The first instance to obtain the lock is allowed to proceed, all others wait. This has
the benefit of preventing concurrent migrations if services are scaled. An alternative
to a dedicated collection is to use the database version collection -- if the
expected database version exists but the timestamp is missing, then that means a
migration is already underway.

After preventing simultaneous migrations, we need to optimize how other instances
operate while a migration is underway and consider how to handle read and
write requests. One way would be to accept some downtime and
block service instances until the migration is complete. This might be a
sufficient initial solution because database sizes are small enough that migrations will
be completed quickly. If we have to eliminate downtime, we could perform shadow
migrations and write the results to temporary collections while the old service
version continues to handle requests. When the migration is complete, the old service
can be taken offline and the collections swapped out.
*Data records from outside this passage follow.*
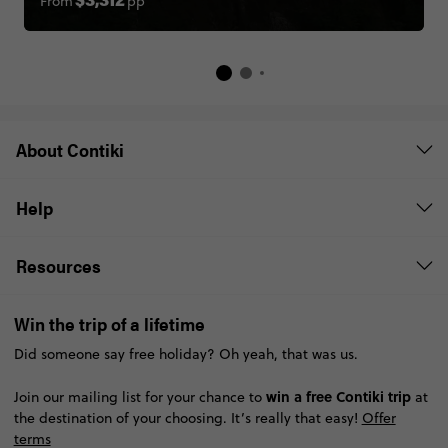
From
pp
$3,312
About Contiki
Help
Resources
Win the trip of a lifetime
Did someone say free holiday? Oh yeah, that was us.
win a free Contiki trip
Join our mailing list for your chance to
at
the destination of your choosing. It’s really that easy!
Offer
terms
That's a little more complex.

### Reverse Migrations

There might be some situation where we need to apply the reverse of a migration.
If DB version 5 is applied, but we later find that we should have stayed with version 4,
then we need to move to version 6. Version 6 is not treated as some special 'undo'
version increment; the migration logic merely happens to move the data to the same
structure contained in version 4.

### Migration Structure

![Migration structure](./images/db%20migrations%20white%20bg.png)

In the image above, the green section indicates the top-level migration logic, most of
which can be implemented in a library like `hexkit`.
The *rounded* orange boxes represent distinct migrations between database versions.
The *square* orange boxes show common logic that can be abstracted into a library.
The red-dotted items would be performed once for each batch of documents if a collection
were to be processed in batches.
The gray box shows where per-collection migration logic would occur.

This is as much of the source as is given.